Bilateral and unilateral nasal polyps with left nasal polyps commoner than right nasal polyps. Most of nasal polyps arises from ethmoid sinuses with similar report by other studies [20]. First episode is commonest than recurrent cases due to chronic nature of the disorder and recurrence resulted from inability to address the main aetiology which is idiopathic [15,16]. Wrong assumptions by the patients that the feeling were due recalcitrant flu which does not respond to common drugs made most of the patients to present after 3 months up to 10 years in our findings [15]. Only complicated rhinosinusitis including allergic rhinitis were referred to otorhinolaryngologist in our practice.

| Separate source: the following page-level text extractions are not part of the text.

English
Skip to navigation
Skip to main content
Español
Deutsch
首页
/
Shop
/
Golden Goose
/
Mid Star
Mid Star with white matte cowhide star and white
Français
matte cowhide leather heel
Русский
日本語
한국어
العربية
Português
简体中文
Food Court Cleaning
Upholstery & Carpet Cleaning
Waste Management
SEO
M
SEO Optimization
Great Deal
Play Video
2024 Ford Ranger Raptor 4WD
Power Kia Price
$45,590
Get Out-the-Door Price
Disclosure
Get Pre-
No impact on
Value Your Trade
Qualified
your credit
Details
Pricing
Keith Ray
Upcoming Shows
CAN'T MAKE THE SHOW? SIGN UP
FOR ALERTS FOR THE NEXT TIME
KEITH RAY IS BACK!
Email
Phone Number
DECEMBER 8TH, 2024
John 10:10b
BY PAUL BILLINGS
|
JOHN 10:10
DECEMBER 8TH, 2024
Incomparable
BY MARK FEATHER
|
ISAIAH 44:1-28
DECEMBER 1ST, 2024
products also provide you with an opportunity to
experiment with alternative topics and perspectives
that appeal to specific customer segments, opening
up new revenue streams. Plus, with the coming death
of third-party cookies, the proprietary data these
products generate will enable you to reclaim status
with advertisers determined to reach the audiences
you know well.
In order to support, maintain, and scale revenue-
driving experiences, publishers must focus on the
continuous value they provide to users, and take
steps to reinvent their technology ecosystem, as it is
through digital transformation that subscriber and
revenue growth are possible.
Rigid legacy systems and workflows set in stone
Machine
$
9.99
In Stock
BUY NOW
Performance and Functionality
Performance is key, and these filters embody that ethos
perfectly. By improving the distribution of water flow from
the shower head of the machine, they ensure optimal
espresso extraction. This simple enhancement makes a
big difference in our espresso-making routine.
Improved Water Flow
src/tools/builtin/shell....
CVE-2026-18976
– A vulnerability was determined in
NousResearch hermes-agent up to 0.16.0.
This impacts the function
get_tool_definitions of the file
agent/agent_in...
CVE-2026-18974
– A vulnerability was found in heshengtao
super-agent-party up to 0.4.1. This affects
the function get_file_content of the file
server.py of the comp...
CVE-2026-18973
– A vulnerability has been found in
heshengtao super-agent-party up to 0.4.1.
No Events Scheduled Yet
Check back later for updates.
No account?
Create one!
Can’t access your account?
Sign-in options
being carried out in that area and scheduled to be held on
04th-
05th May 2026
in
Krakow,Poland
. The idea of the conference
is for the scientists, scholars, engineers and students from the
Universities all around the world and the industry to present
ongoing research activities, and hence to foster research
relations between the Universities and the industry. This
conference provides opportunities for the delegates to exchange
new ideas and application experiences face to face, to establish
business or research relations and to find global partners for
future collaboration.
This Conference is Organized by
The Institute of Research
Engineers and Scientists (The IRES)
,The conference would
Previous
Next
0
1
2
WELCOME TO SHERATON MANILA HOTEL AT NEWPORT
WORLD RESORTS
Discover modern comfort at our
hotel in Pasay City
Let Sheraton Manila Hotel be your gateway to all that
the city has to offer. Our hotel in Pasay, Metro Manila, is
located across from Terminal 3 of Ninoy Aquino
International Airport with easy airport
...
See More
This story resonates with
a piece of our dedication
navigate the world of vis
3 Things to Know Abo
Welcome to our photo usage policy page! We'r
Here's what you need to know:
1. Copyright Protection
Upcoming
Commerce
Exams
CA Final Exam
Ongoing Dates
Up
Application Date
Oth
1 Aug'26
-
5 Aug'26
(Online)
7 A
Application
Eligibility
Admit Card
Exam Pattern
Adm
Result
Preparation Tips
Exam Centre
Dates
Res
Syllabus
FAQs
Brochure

There is need for prompt referral of longstanding flu to the specialist for expert review and management [21]. Multiple grapelike polyps arises from multiple ethmoid air cell while solitary antrochoanal polyps was single tantrum [16].
Ethmoid (simple) polyps were commoner than antrochoanal and nasal cavity polyps in this study and concomitant with findings from previous study [20].
Patients with nasal polyps usually presents with associated comorbid illnesses in our findings which were chronic rhinosinusitis, allergic rhinitis and asthma [21,22]. This is the commonest reasons for late presentation of nasal polyps because it was wrongly regarded as common or normal catarrh even in out patients' complaints.
Commonest complaint of our patients with nasal polyps in this study was fleshy growth in the nose others were nasal obstruction, Nasal discharge (rhinorrhea), hyposmia / anosmia, bout of sneezing and headache [23,24].
Due to late presentation there were associated destruction of the surrounding bones with polyps extension into the contiguous organ such as orbit, intracranial structures and postnasal space (choanal).
Our treatment plans was to relieve nasal blockage, restore nasal function/olfaction, improve sinus drainage and improve patients quality of life. Our treatment of nasal polyps was a combination of medical and surgical interventions [25,26]. All our patients had obstructing nasal polyps at presentation and surgical treatment were offered. Surgical approaches were simple polypectomies with or without ethmoidectomies and external frontoethmoidectomies for Intranasal polyps. Caldwell Luc surgery was done for the antrochoanal polyps. Medical treatment for nasal polyps by intranasal corticosteroids was offered to some of the patients postoperatively to induce remission and prevent recurrence [27]. Patients were monitored over two years. There was a case of recurrence in a patient with intranasal adhesion.

5. Conclusions

Nasal polyps are idiopathic common sinonasal chronic disorder. There is associated late presentation with longstanding progressive nasal obstructions. Longstanding progressive nasal obstructions should necessitate referral to otorhinolaryngologist. Follow up patients post treatment is advised for early detection of recurrence.


The authors are most grateful to Ekiti state university teaching hospital, the staff and all the patients who participated in this study.


There was no financial support. It is a self sponsored research study.

Competing Interests

All the authors declare that there was no competing interests.

Ethical Consideration

Ethical approval was obtained from the ethics and research committee of our institution.